Lab 1 - BINARY CLASSIFICATION AND MODEL SELECTION

This lab addresses binary classification and model selection on synthetic data.
The aim of the lab is to play with the libraries and to get a practical grasp of what we have discussed in class. Follow the instructions below.
Think hard before you call the instructors!

At the end of your work send an email to the instructors answering the questions raised below in part II.

Download file spectral_filters.zip.

Part I - warm up

Run the file gui_filter.m and a GUI will start. Have a look to the various components.

With the data simulation option generate a dataset of type "linear" [press "load data" to generate]
Observe the generated data [the button "plot training/plot test" will allow you to toggle between training and test set]
choose the "regularized least squares" filter and the "linear" kernel
have a look to the parameter selection part and the various options of KCV; to choose the regularization parameter "t" you can either choose KCV or set a fixed value
press the button "run" to perform training and classification; observe the plot of the KCV error and the balance between training and test errors. Also have a look to the plot area on the left where a separation function has appeared [again the button "plot training/plot test" allows you to switch between the two]

Back on the matlab shell, have a look to the content of directory "spectral_reg_toolbox". There you will find, among the others, the code for command "learn" (used for training), "pattrec" (used for testing), "kcv" (used for model selection on the training set)

Finally, you may want to have a look at the content of directory "dataset_scripts" and in particular to file "create_dataset" that
will allow you to generate data synthetic data of different types.

Part II - analysis

Carry on the following experiments either using the GUI, when it is possible, or writing appropriate scripts.

(1) Generate data of "Linear" type. Considering linear-RLS, observe how the training and test error changes as

we change (increase or decrease) the regularization parameter
the training set size grows (try various choices of n in [10:....] as long as matlab supports you!)
the amount of noise on the generated data grows

(run training and test for various choices of the suggested parameters)

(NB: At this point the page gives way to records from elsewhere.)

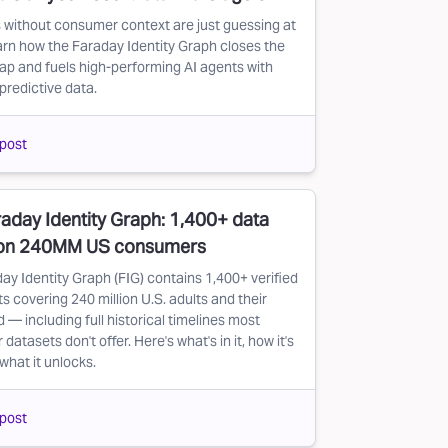
 without consumer context are just guessing at
arn how the Faraday Identity Graph closes the
ap and fuels high-performing AI agents with
predictive data.
post
aday Identity Graph: 1,400+ data
 on 240MM US consumers
ay Identity Graph (FIG) contains 1,400+ verified
s covering 240 million U.S. adults and their
 — including full historical timelines most
atasets don't offer. Here's what's in it, how it's
 what it unlocks.
post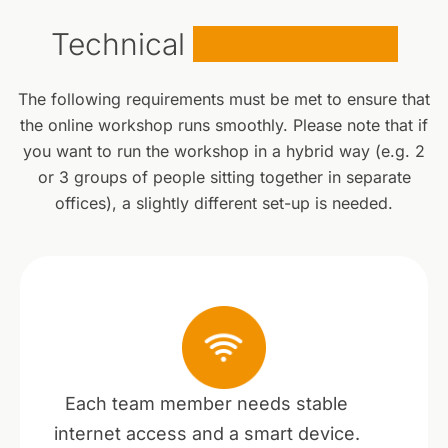
Technical
Requirements
The following requirements must be met to ensure that
the online workshop runs smoothly. Please note that if
you want to run the workshop in a hybrid way (e.g. 2
or 3 groups of people sitting together in separate
offices), a slightly different set-up is needed.
Each team member needs stable
internet access and a smart device.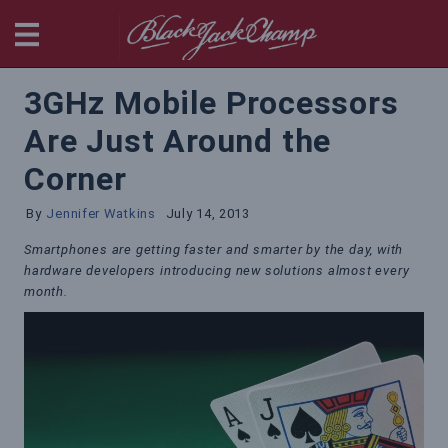
BlackjackChamp
3GHz Mobile Processors
Are Just Around the
Corner
By
Jennifer Watkins
July 14, 2013
Smartphones are getting faster and smarter by the day, with
hardware developers introducing new solutions almost every
month.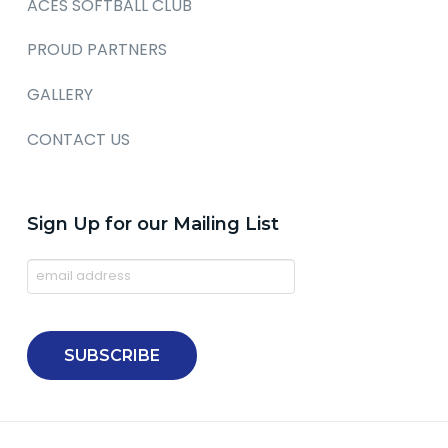
ACES SOFTBALL CLUB
PROUD PARTNERS
GALLERY
CONTACT US
Sign Up for our Mailing List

(2) Leaving all the other parameters fixed choose an appropriate range [lambda_min:lambda_step:lambda_max] and plot the training error and the test error for each lambda. Use the KCV option to select the optimal lambda and see how it relates to the previous plot.

(3) Leaving all the other parameters fixed choose an appropriate range [n_min:n_step:n_max] and plot the training and test error (what do you observe as n goes to infty?)

(4) Consider gaussian-RLS and perform parameter tuning in this case -- this time together with lambda you'll have to choose and appropriate sigma

try for some (sigma, lambda) and compare the obtained (trainin_error, test_error)
fix lambda and observe the effect of changing sigma
fix sigma and observe the effect of changing lambda
do you notice (and if so, when) any overfitting/oversmoothing effect?

(5) If you still have some time compare RLS with nu-method on a kernel of your choice (gaussian is better, why?)

tune the parameters with KCV
compare the time needed to obtain a solution (see the Matlab commands tic toc)
compare the training and test errors